Gordon Trowbridge – Detroit News – August 2, 2007
WASHINGTON -- House leaders decided Wednesday to put off a potentially divisive fight over auto fuel-economy rules, leaving until September the debate over how high a hurdle they'll set for the embattled domestic carmakers.
House Speaker Nancy Pelosi said late Wednesday that the House will not consider competing proposals to change Corporate Average Fuel Economy standards when the House takes up a comprehensive energy bill this week. The House is expected to vote on the package this week.
The decision means the Big 3 automakers have dodged, for now, passage of a tough set of CAFE standards proposed by Rep. Ed Markey, D-Mass., which would have boosted vehicle mileage to 35 miles per gallon by 2019. It has wide support among House Democrats, including Pelosi.
Markey agreed to withdraw his proposal, offered as an amendment to the energy bill, as did Rep. Baron Hill, D-Ind., who had offered a weaker set of mileage standards favored by the auto industry.
Despite the reprieve, it is unclear whether Wednesday's decision to delay the debate is good news, in the long run, for the Big 3. It's possible the issue won't be resolved until a House-Senate conference committee meets to iron out differences between the competing versions of the bill. Democratic leaders in the House and Senate, who generally favor tougher standards, will appoint members of the conference committee.
House Democrats also avoided what could have been a difficult intra-party battle.

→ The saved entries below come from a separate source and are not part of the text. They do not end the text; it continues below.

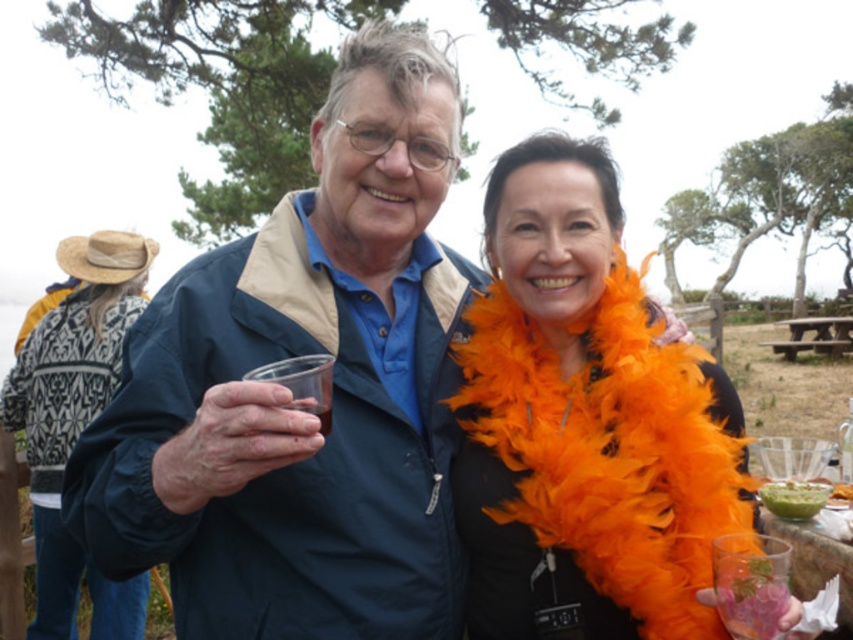 You are standing at the point marked as point (431, 304) in the image. You want to walk straight ahead. How far will you have to walk before you can no longer see the two people in the foreground?

The distance of point (431, 304) from viewer is 2.11 meters. Therefore, you will have to walk 2.11 meters before you can no longer see the two people in the foreground.

You are organizing a costume party and need to ensure that all accessories are visible. Given the blue fabric jacket at center and the orange feather boa at center, which one would you recommend placing closer to the camera to ensure visibility?

The blue fabric jacket at center has a larger width than the orange feather boa at center, so placing the blue fabric jacket at center closer to the camera would ensure better visibility due to its greater size.

You are at a picnic and want to grab your drink. Which object is closer to you between the translucent plastic cup at center and the wooden picnic table at center?

The wooden picnic table at center is closer to you than the translucent plastic cup at center, so you should reach for the wooden picnic table at center first. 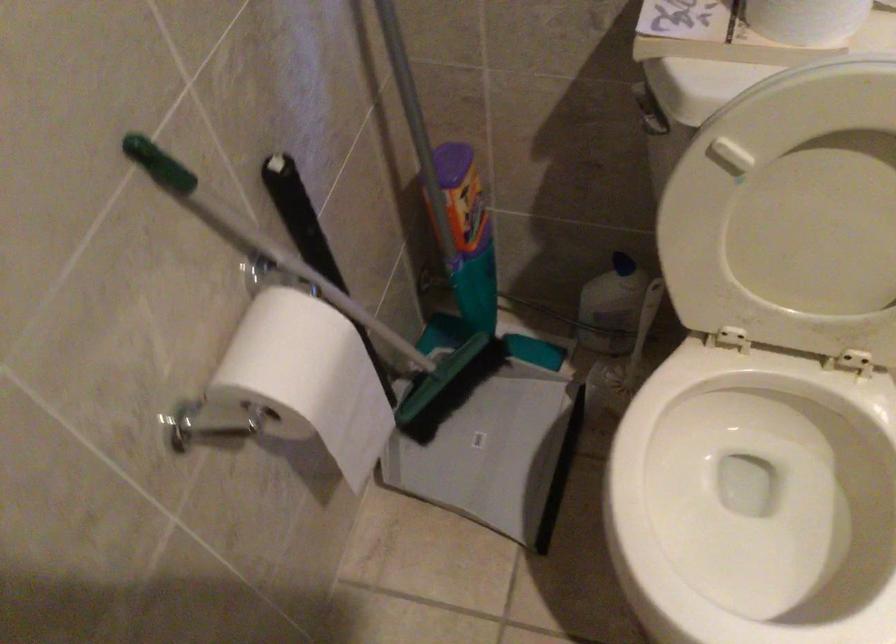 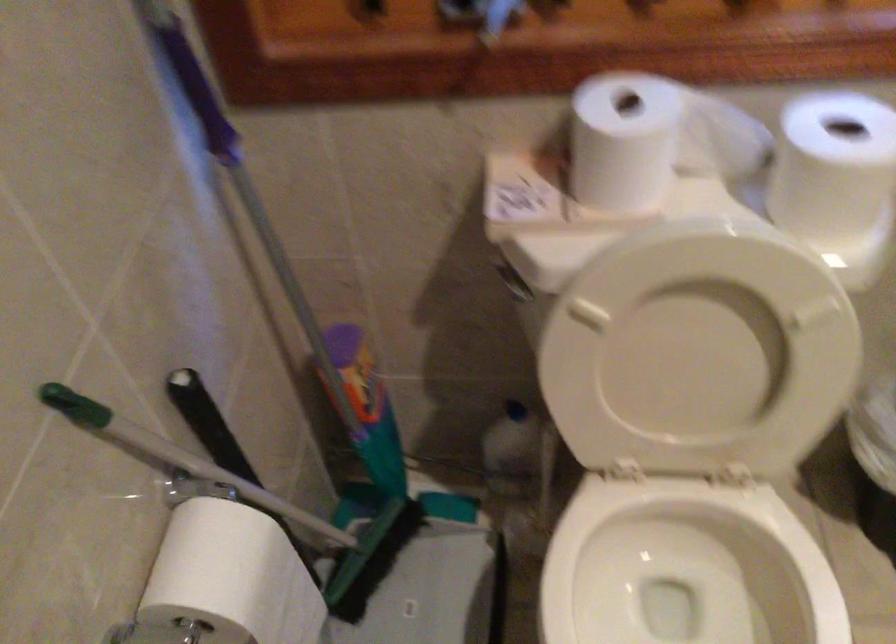 In the second image, find the point that corresponds to pixel 263 240 in the first image.

(177, 457) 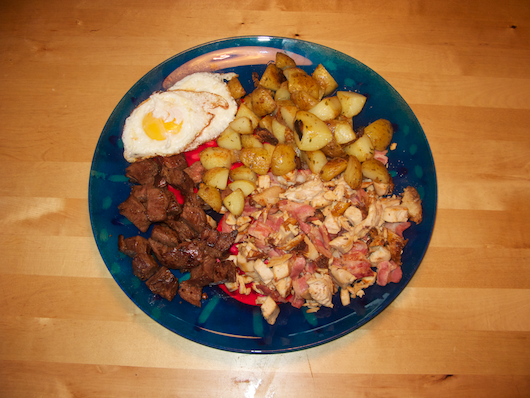 This screenshot has width=530, height=398. In order to click on wooden table in this screenshot , I will do [x=81, y=91]. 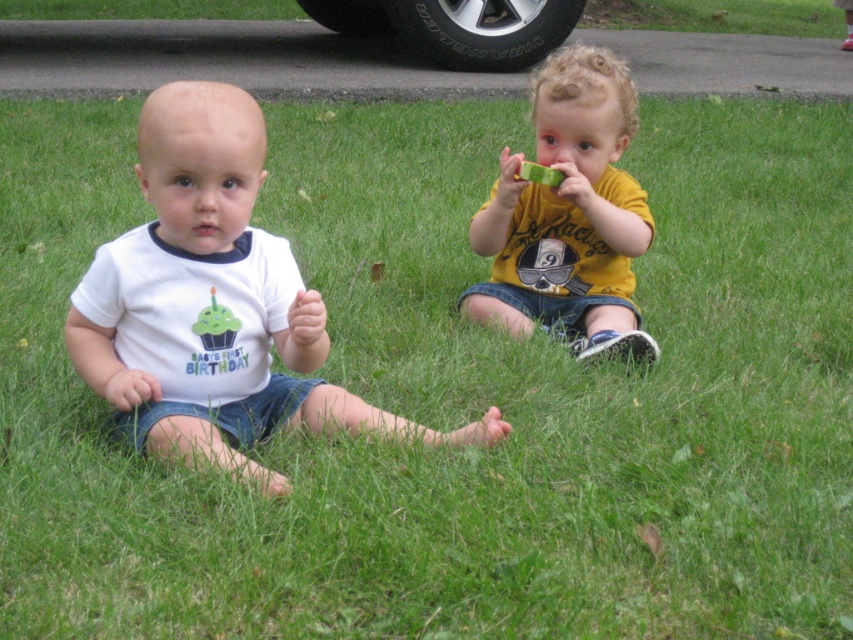 Can you confirm if white cotton shirt at left is smaller than yellow matte shirt at center?

No, white cotton shirt at left is not smaller than yellow matte shirt at center.

Can you confirm if white cotton shirt at left is taller than yellow matte shirt at center?

Incorrect, white cotton shirt at left's height is not larger of yellow matte shirt at center's.

Image resolution: width=853 pixels, height=640 pixels. In order to click on white cotton shirt at left in this screenshot , I will do `click(213, 304)`. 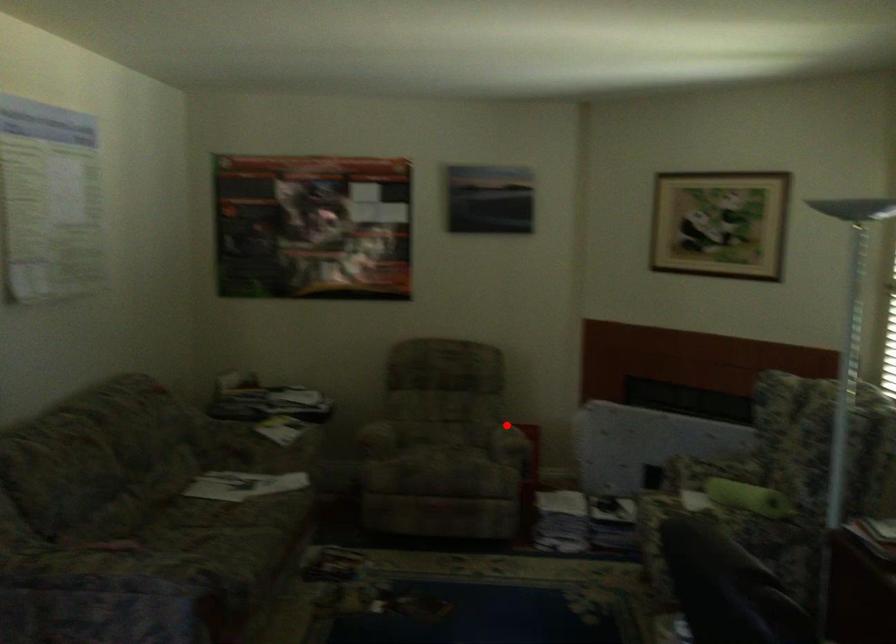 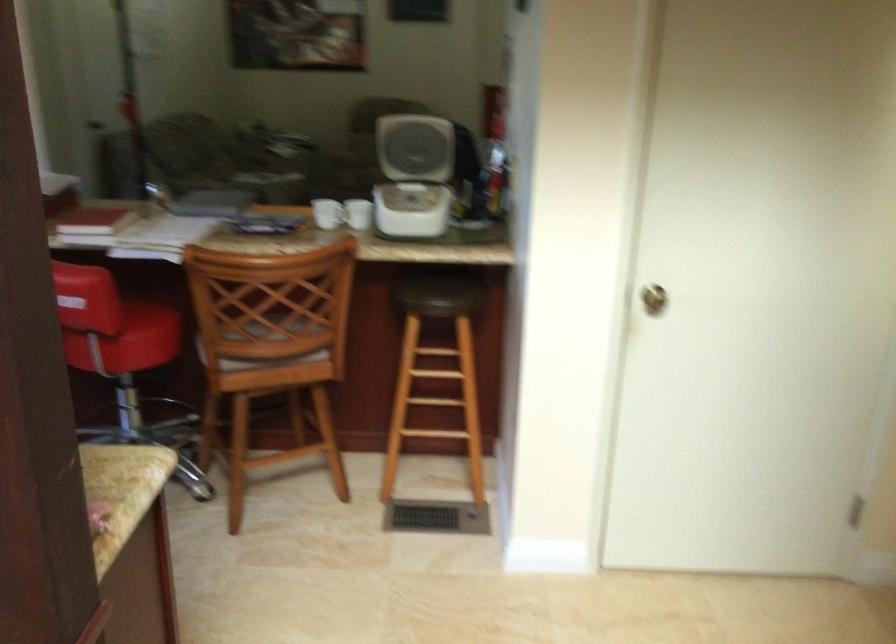 Question: I am providing you with two images of the same scene from different viewpoints. A red point is marked on the first image. Can you still see the location of the red point in image 2?

Choices:
 (A) Yes
 (B) No

Answer: (B) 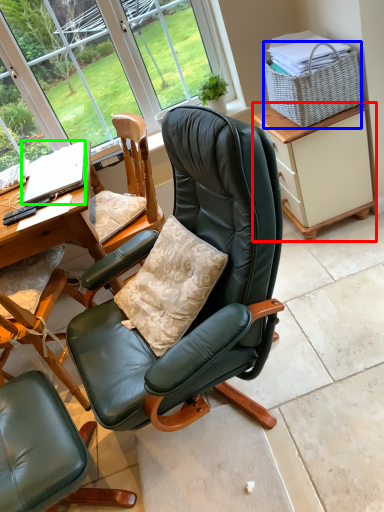 Question: Estimate the real-world distances between objects in this image. Which object is closer to cabinetry (highlighted by a red box), picnic basket (highlighted by a blue box) or laptop (highlighted by a green box)?

Choices:
 (A) picnic basket
 (B) laptop

Answer: (A) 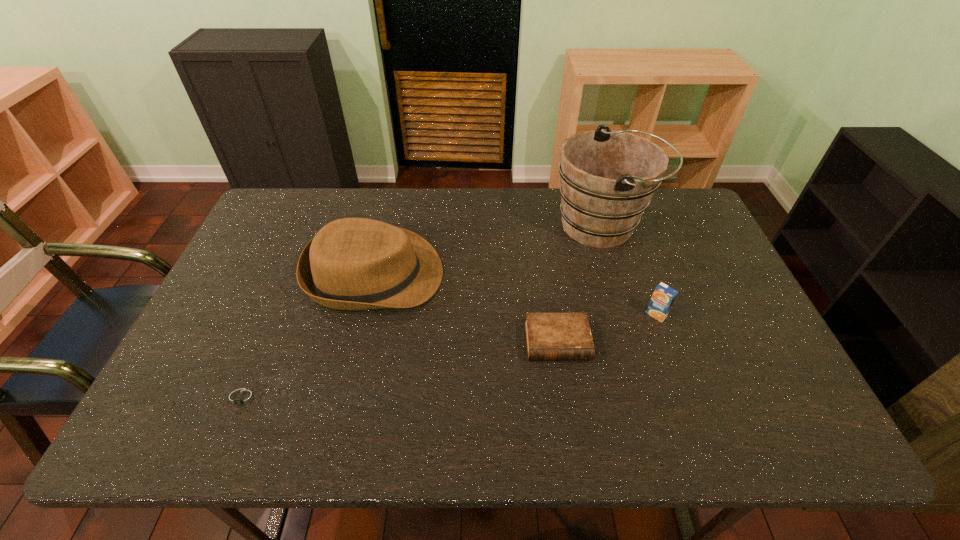 Where is `blank space located on the spine side of the fourth farthest object`? blank space located on the spine side of the fourth farthest object is located at coordinates (571, 439).

Where is `free space located on the face of the nearest object`? The height and width of the screenshot is (540, 960). free space located on the face of the nearest object is located at coordinates (228, 438).

The height and width of the screenshot is (540, 960). I want to click on object at the far edge, so click(608, 177).

Where is `object at the near edge`? object at the near edge is located at coordinates (242, 399).

You are a GUI agent. You are given a task and a screenshot of the screen. Output one action in this format:
    pyautogui.click(x=<x>, y=<y>)
    Task: Click on the object situated at the left edge
    
    Given the screenshot: What is the action you would take?
    pyautogui.click(x=242, y=399)

Identify the location of object that is at the right edge. This screenshot has width=960, height=540. (608, 177).

What are the coordinates of `object located in the near left corner section of the desktop` in the screenshot? It's located at (242, 399).

Identify the location of object that is at the far right corner. The width and height of the screenshot is (960, 540). (608, 177).

In the image, there is a desktop. Identify the location of free space at the far edge. The image size is (960, 540). (476, 198).

The height and width of the screenshot is (540, 960). I want to click on free space at the near edge of the desktop, so click(x=348, y=443). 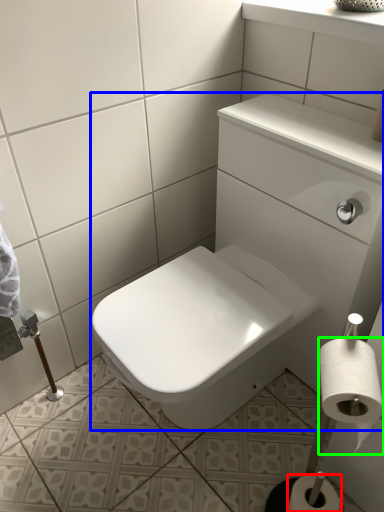 Question: Based on their relative distances, which object is farther from toilet paper (highlighted by a red box)? Choose from sink (highlighted by a blue box) and toilet paper (highlighted by a green box).

Choices:
 (A) sink
 (B) toilet paper

Answer: (A) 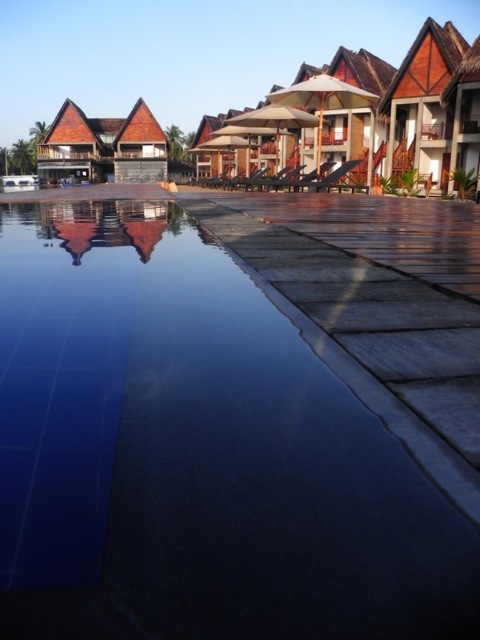 Question: Considering the relative positions of transparent glass water at center and wooden thatched hut at upper right in the image provided, where is transparent glass water at center located with respect to wooden thatched hut at upper right?

Choices:
 (A) below
 (B) above

Answer: (A)

Question: Which object is farther from the camera taking this photo?

Choices:
 (A) wooden thatched hut at upper right
 (B) transparent glass water at center
 (C) wooden thatched hut at left
 (D) wooden hut at upper right

Answer: (C)

Question: Which object is closer to the camera taking this photo?

Choices:
 (A) wooden thatched hut at upper right
 (B) transparent glass water at center
 (C) wooden hut at upper right

Answer: (B)

Question: Which object is the closest to the wooden hut at upper right?

Choices:
 (A) wooden thatched hut at upper right
 (B) wooden lounge chairs at upper center
 (C) wooden thatched hut at left

Answer: (A)

Question: Is wooden thatched hut at left thinner than wooden thatched hut at upper right?

Choices:
 (A) yes
 (B) no

Answer: (B)

Question: Can you confirm if transparent glass water at center is wider than wooden thatched hut at upper right?

Choices:
 (A) yes
 (B) no

Answer: (B) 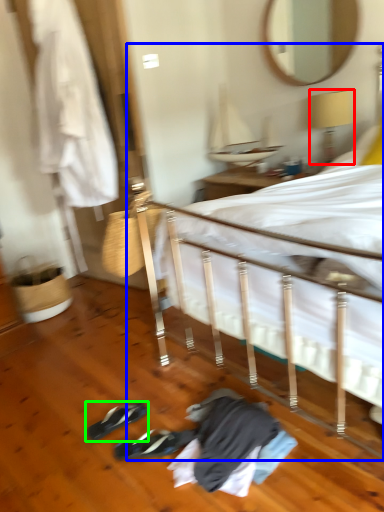 Question: Considering the real-world distances, which object is farthest from lamp (highlighted by a red box)? bed (highlighted by a blue box) or footwear (highlighted by a green box)?

Choices:
 (A) bed
 (B) footwear

Answer: (B) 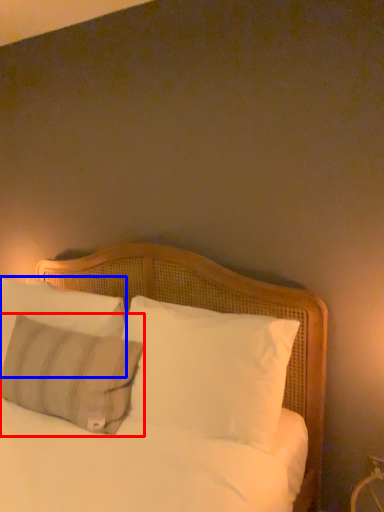 Question: Which of the following is the closest to the observer, pillow (highlighted by a red box) or pillow (highlighted by a blue box)?

Choices:
 (A) pillow
 (B) pillow

Answer: (A) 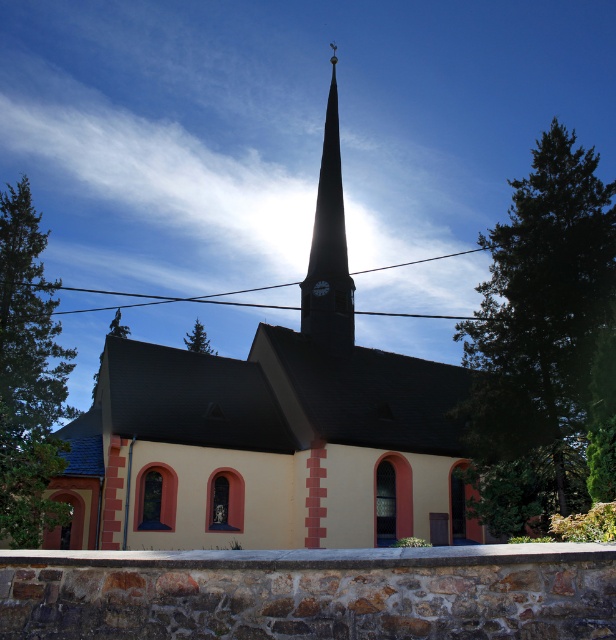 Who is higher up, yellow matte church at center or smooth gray spire at center?

smooth gray spire at center is higher up.

Consider the image. Is yellow matte church at center above smooth gray spire at center?

No, yellow matte church at center is not above smooth gray spire at center.

Between point (237, 387) and point (347, 337), which one is positioned in front?

Point (237, 387)

The width and height of the screenshot is (616, 640). I want to click on yellow matte church at center, so click(272, 429).

Is point (102, 380) farther from viewer compared to point (325, 284)?

No, it is not.

Is point (115, 531) more distant than point (315, 289)?

No, (115, 531) is in front of (315, 289).

You are a GUI agent. You are given a task and a screenshot of the screen. Output one action in this format:
    pyautogui.click(x=<x>, y=<y>)
    Task: Click on the yellow matte church at center
    The image size is (616, 640).
    Given the screenshot: What is the action you would take?
    pyautogui.click(x=272, y=429)

Which is above, smooth gray spire at center or black glass clock at upper center?

→ smooth gray spire at center is higher up.

Is smooth gray spire at center smaller than black glass clock at upper center?

Actually, smooth gray spire at center might be larger than black glass clock at upper center.

Between point (309, 326) and point (320, 282), which one is positioned in front?

Point (309, 326) is in front.

Locate an element on the screen. The height and width of the screenshot is (640, 616). smooth gray spire at center is located at coordinates click(x=328, y=248). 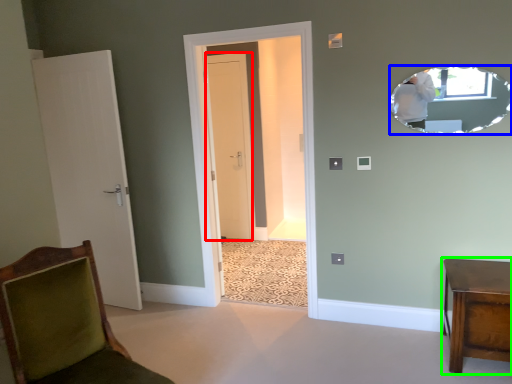 Question: Which object is the closest to the door (highlighted by a red box)? Choose among these: mirror (highlighted by a blue box) or furniture (highlighted by a green box).

Choices:
 (A) mirror
 (B) furniture

Answer: (A) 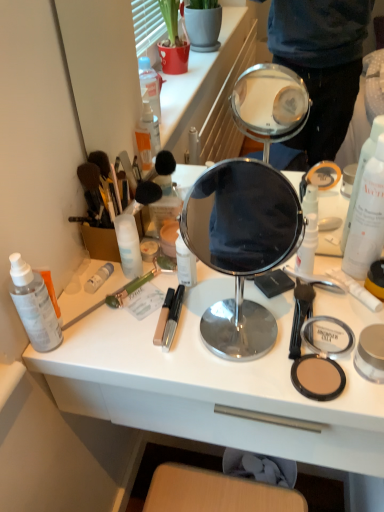 What are the coordinates of `vacant space in front of green plastic brush at lower left` in the screenshot? It's located at coord(111,348).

Pelosi and many other House Democrats favor higher standards than the auto industry supports. But Rep. John Dingell, D-Dearborn, powerful chairman of the House Energy & Commerce Committee and perhaps the Big 3's biggest advocate in Washington, has sparred with Pelosi over CAFE.
Car companies, including the domestic carmakers and some foreign firms, have opposed high mileage standards such as those in the Markey plan, calling them unachievable.
Environmental groups have kept up the pressure for higher standards, saying they are vital to fight global climate change. Supporters of higher standards won a victory earlier this year in the Senate, which approved a set of CAFE proposals opposed by the industry and by Michigan lawmakers.